Activity: Restate the records below exactly. Pictures are not part of the copy.

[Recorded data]
○ ○ ○ ○ ○ ○ ○

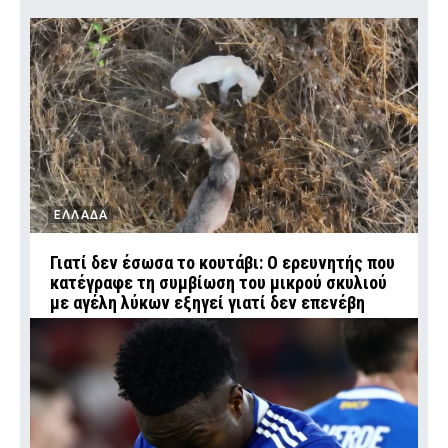
ΕΛΛΑΔΑ
Γιατί δεν έσωσα το κουτάβι: Ο ερευνητής που
κατέγραφε τη συμβίωση του μικρού σκυλιού
με αγέλη λύκων εξηγεί γιατί δεν επενέβη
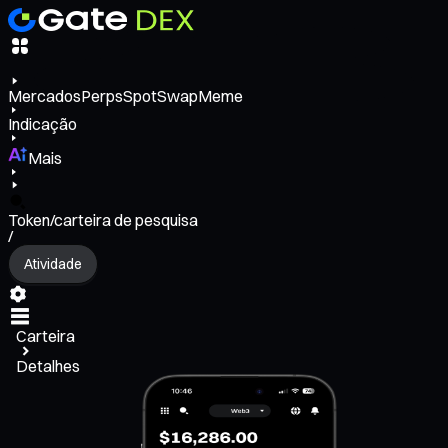
Mercados
Perps
Spot
Swap
Meme
Indicação
Mais
Token/carteira de pesquisa
/
Atividade
Carteira
Detalhes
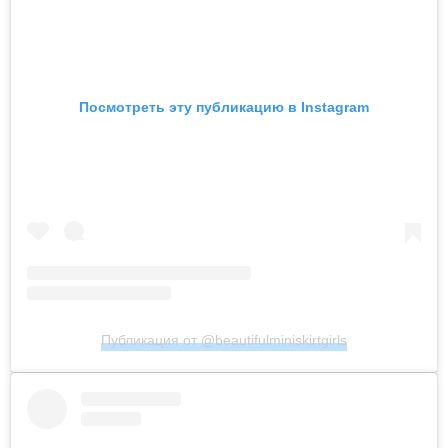
Посмотреть эту публикацию в Instagram
Публикация от @beautifulminiskirtgirls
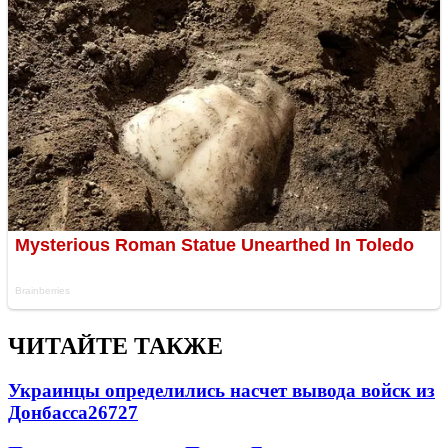
ЧИТАЙТЕ ТАКЖЕ
Украинцы определились насчет вывода войск из
Донбасса
26727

○ ○ ○ ○ ○ ○ ○

Solution to the problem:
ΕΛΛΑΔΑ
Γιατί δεν έσωσα το κουτάβι: Ο ερευνητής που
κατέγραφε τη συμβίωση του μικρού σκυλιού
με αγέλη λύκων εξηγεί γιατί δεν επενέβη
Mercados
Perps
Spot
Swap
Meme
Indicação
Mais
Token/carteira de pesquisa
/
Atividade
Carteira
Detalhes
Посмотреть эту публикацию в Instagram
Публикация от @beautifulminiskirtgirls
ЧИТАЙТЕ ТАКЖЕ
Украинцы определились насчет вывода войск из
Донбасса
26727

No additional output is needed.